For several years now, financial planners have been using the term “rewirement” when working with those looking to retire, according to the Wunderman Thompson report. “Now it’s become a more expansive term that encompasses parts of people’s lives beyond the financial.”
Rewirement is a way of describing the trend for people of a certain age to leave their careers and yet continue to pursue interests or work as productive members of society. “Post-pandemic,” the report says, “life and work are taking on a whole new meaning, particularly in later decades. Rewirees are reassessing their priorities, rediscovering themselves, and dedicating time to their passions and their families.”
Like many of the trends Wunderman Thompson lists in its annual report, this one just scratches the surface. “Rewirement” works for those who are fortunate enough to have saved enough to have the financial freedom to pursue their passions in their later years. But that’s not the case for everyone. A recent Bloomberg Business article (paywall) called retirement “the slowest moving financial crisis of our time.” The article focuses on the soaring state pension costs in developed countries and the near-universal agreement among economists that we’ll all need to work for longer.
RELATED: Read Senior Editor Jennifer N. Dienst’s take on Rewirement.
The bottom line is that those in retirement who have a financial imperative to augment their pension or Social Security or those in rewirement who choose to remain part of the workforce in some way are a demographic organizations would do well to consider. For the business events industry, this is a group whose decades of experience can be leveraged for project work and on-site responsibilities.

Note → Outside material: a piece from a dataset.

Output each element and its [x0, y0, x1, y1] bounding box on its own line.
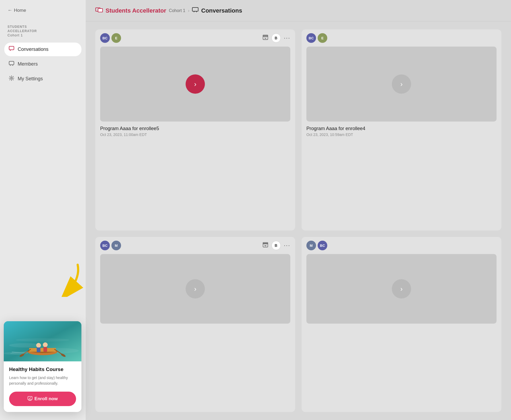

More than 2 million workers retired in the U.S. during the first 18 months of the pandemic and “they now appear to be heading back to work in what might be best described as quiet returning,” according to a recent Forbes article. The article cites survey data from Joblist that indicates that more than a quarter of those returning to work were doing so because they needed the income and one out of five “feared that inflation was eroding their retirement nest egg.”
But the survey found that three out of five retirees returning to work “said they were simply ‘looking for something to do’” and were pursuing flexible roles. “According to Joblist CEO Kevin Harrington, ‘Many people… miss the social connection that work provides.” Older workers reentering the workforce “could be good news for employers,” Harrington told Forbes. “Retirees are an overlooked talent pool that companies can and should engage in order to combat labor shortages.”
Michelle Russell is editor in chief of Convene.